═════ Supplied entries ═════

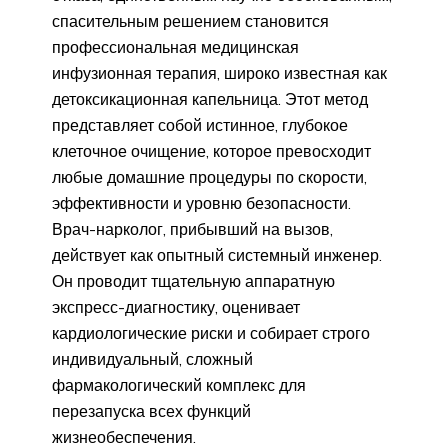
спасительным решением становится
профессиональная медицинская
инфузионная терапия, широко известная как
детоксикационная капельница. Этот метод
представляет собой истинное, глубокое
клеточное очищение, которое превосходит
любые домашние процедуры по скорости,
эффективности и уровню безопасности.
Врач-нарколог, прибывший на вызов,
действует как опытный системный инженер.
Он проводит тщательную аппаратную
экспресс-диагностику, оценивает
кардиологические риски и собирает строго
индивидуальный, сложный
фармакологический комплекс для
перезапуска всех функций
жизнеобеспечения.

═════

*What the task asks*
Without the pictures, copy all of the entries exactly as they appear.

*Your solution*
спасительным решением становится
профессиональная медицинская
инфузионная терапия, широко известная как
детоксикационная капельница. Этот метод
представляет собой истинное, глубокое
клеточное очищение, которое превосходит
любые домашние процедуры по скорости,
эффективности и уровню безопасности.
Врач-нарколог, прибывший на вызов,
действует как опытный системный инженер.
Он проводит тщательную аппаратную
экспресс-диагностику, оценивает
кардиологические риски и собирает строго
индивидуальный, сложный
фармакологический комплекс для
перезапуска всех функций
жизнеобеспечения.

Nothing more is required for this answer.